As Netscape races to deliver its Navigator 3.0 browser, the company admits it is fixing a bug that had developers fuming over compatibility problems with Java applets.

As Netscape Communications races to deliver its Navigator 3.0 browser by Monday, the company says it is fixing a bug in its Java software that had developers fuming over compatibility problems with Java applets.

The Java controversy first revealed itself in emotional postings by developers to Usenet discussion groups devoted to the Java language. The developers complained that in beta versions of Navigator 3.0, Netscape had modified its LiveConnect architecture, which allows Java applets, JavaScript, and other programs to communicate with each other. The changes caused applets that use LiveConnect to stop working.

According to a Netscape product manager, the applet compatibility problem was the result of a bug in beta versions of Navigator 3.0. The problem will be fixed in the final version that will ship Monday.
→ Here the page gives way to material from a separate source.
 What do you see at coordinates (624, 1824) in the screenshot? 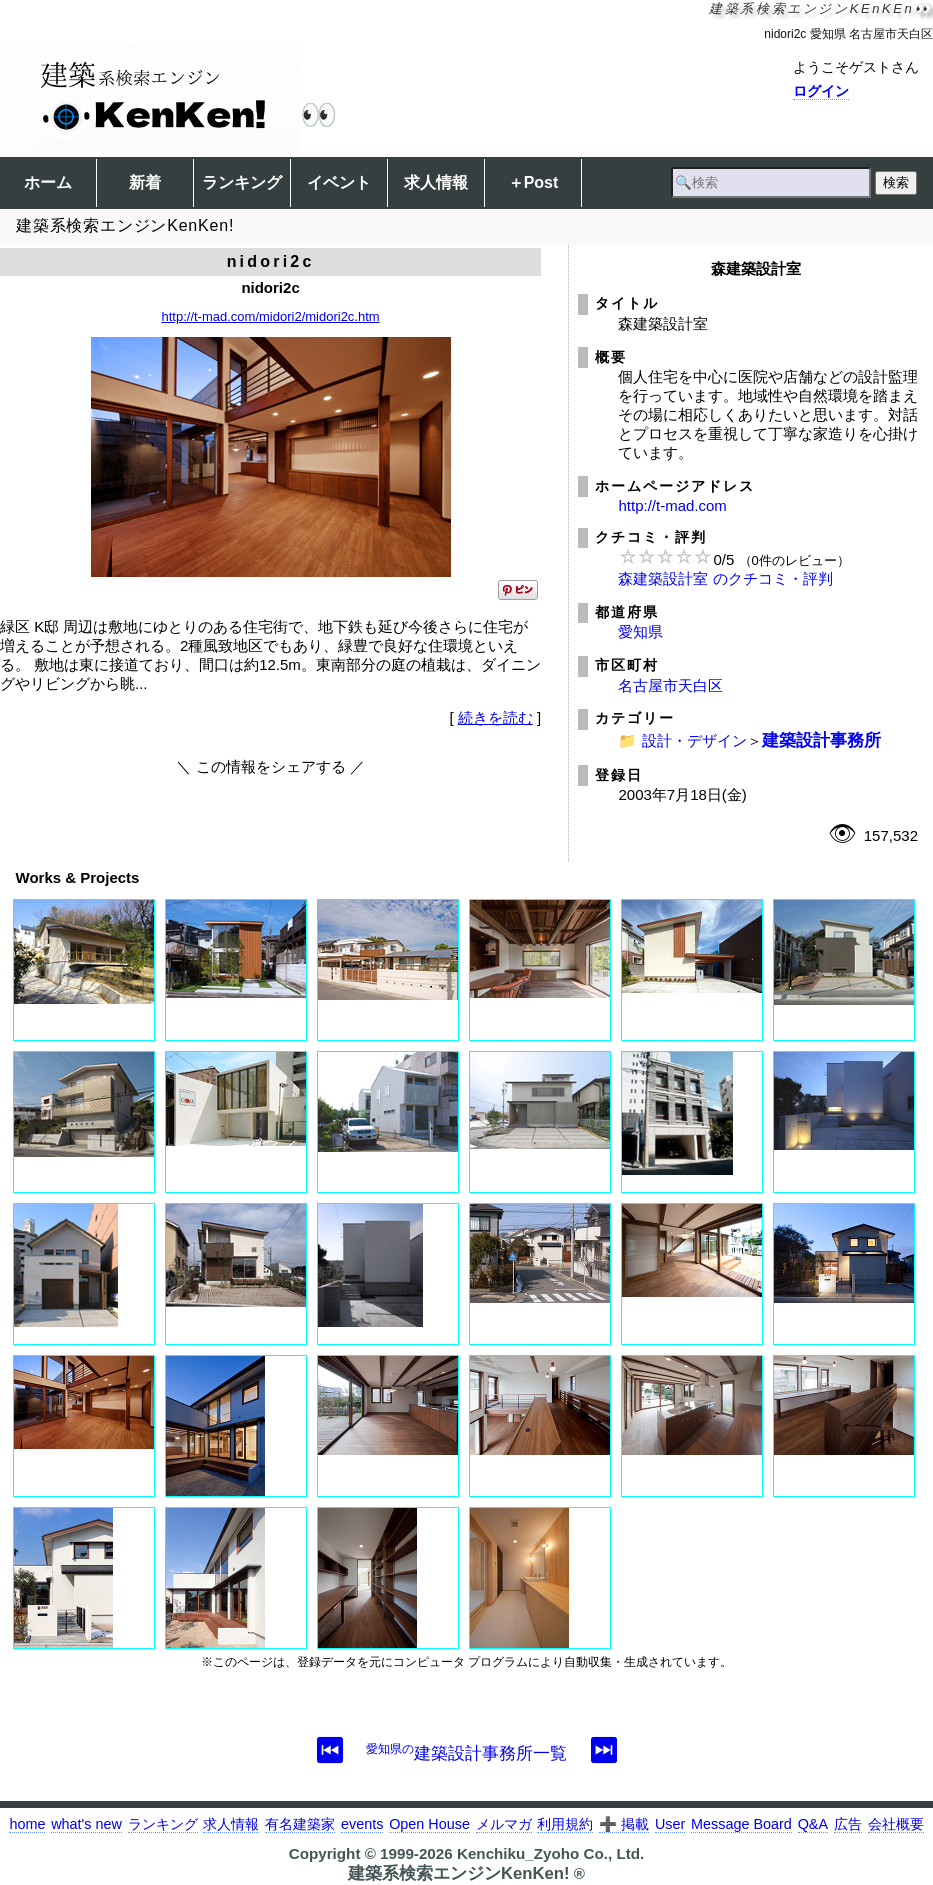 I see `➕ 掲載` at bounding box center [624, 1824].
"It is categorically our plan to support the Java standard as Sun defines it," said Rick Fleischman, product manager for languages and tools at Netscape. "We would never consciously try to break an applet. That violates the whole spirit of Java."
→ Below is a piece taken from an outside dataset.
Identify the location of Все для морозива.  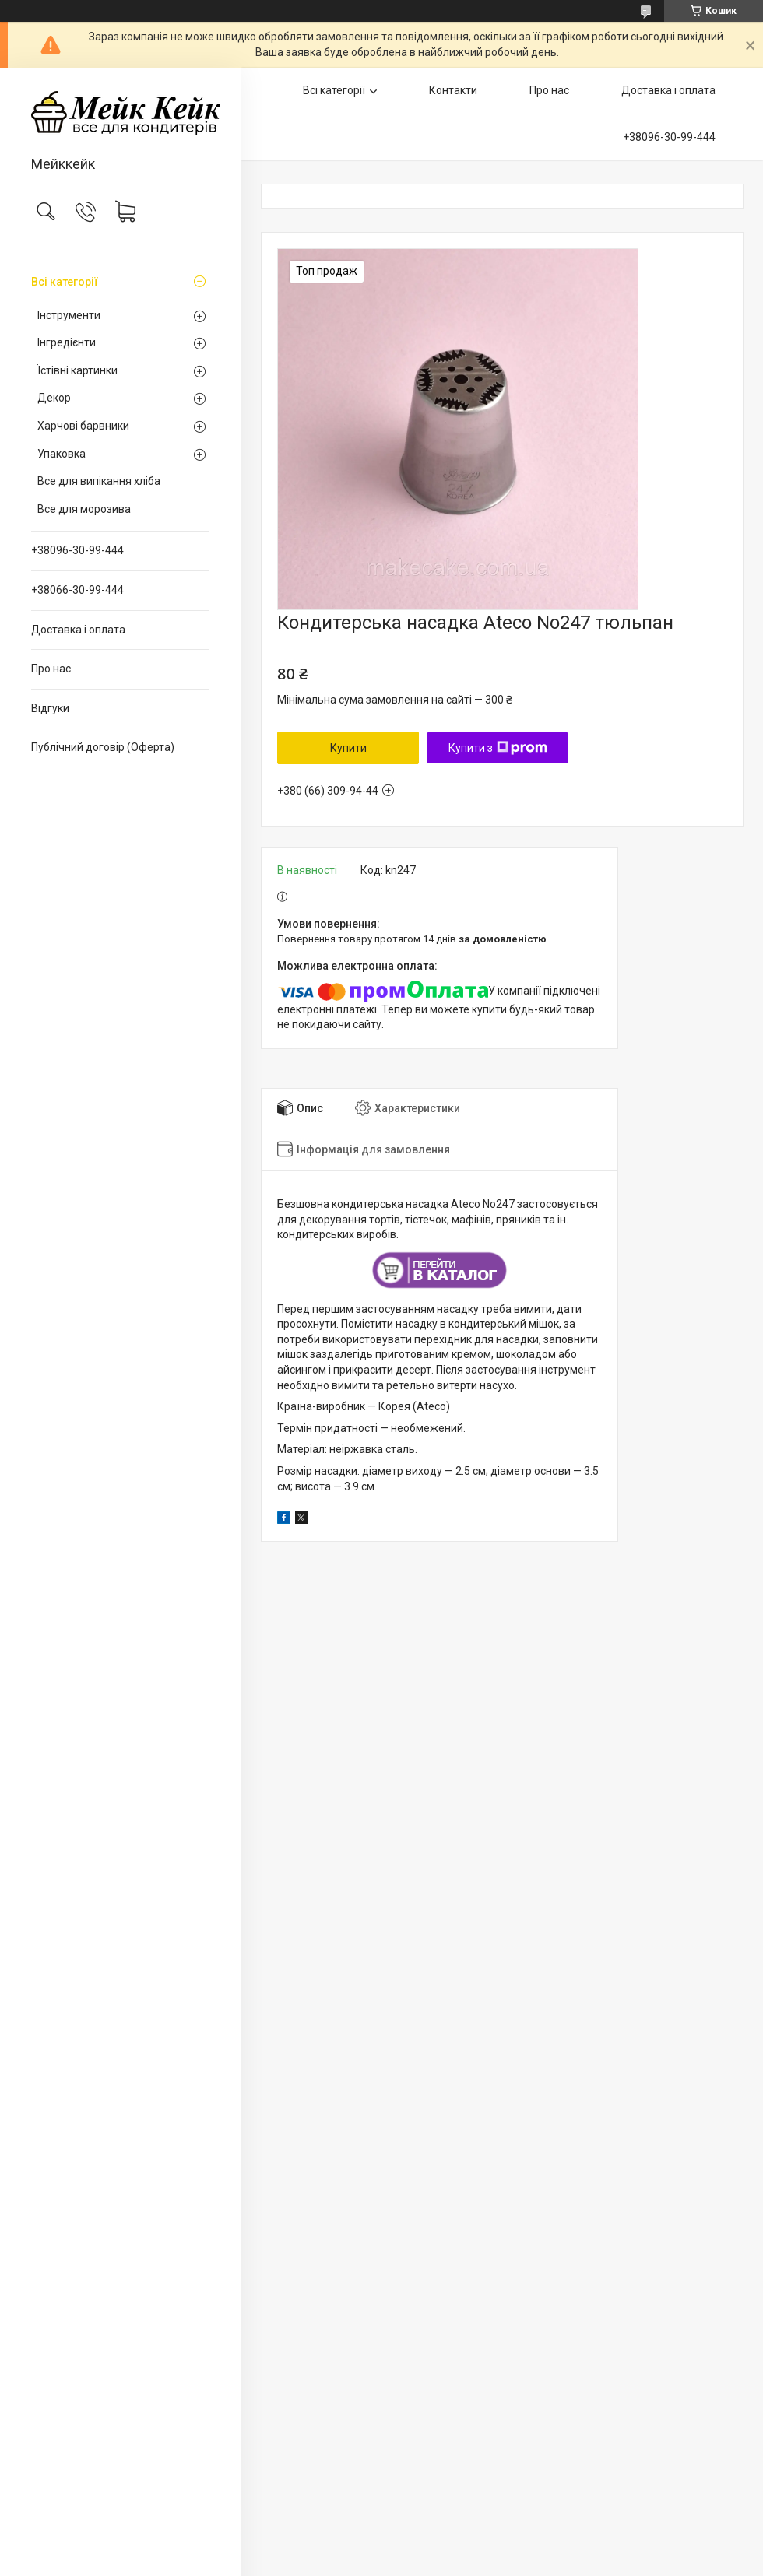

Java developers will be happy to hear it.

"If you choose to break a huge amount of working code in gross defiance of the specification mere weeks before a final release, then you will deserve whatever horrible fate is foisted upon you," read a message by a Java programmer who posted to the Usenet newsgroup.
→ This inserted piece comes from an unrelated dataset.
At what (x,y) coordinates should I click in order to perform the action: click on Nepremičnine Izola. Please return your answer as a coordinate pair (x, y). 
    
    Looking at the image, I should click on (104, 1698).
Sun Microsystems, which reviews all of the licensees of its Java technology to ensure compatibility, is examining the complaints to make sure Netscape hasn't made any changes to Java that would violate its licensing agreement.

"I have not had an opportunity to talk to our engineers about this," said George Paolini, director of communications at Sun's JavaSoft division. "At this stage, we are looking at it. We're extremely hopeful that it's a just a bug."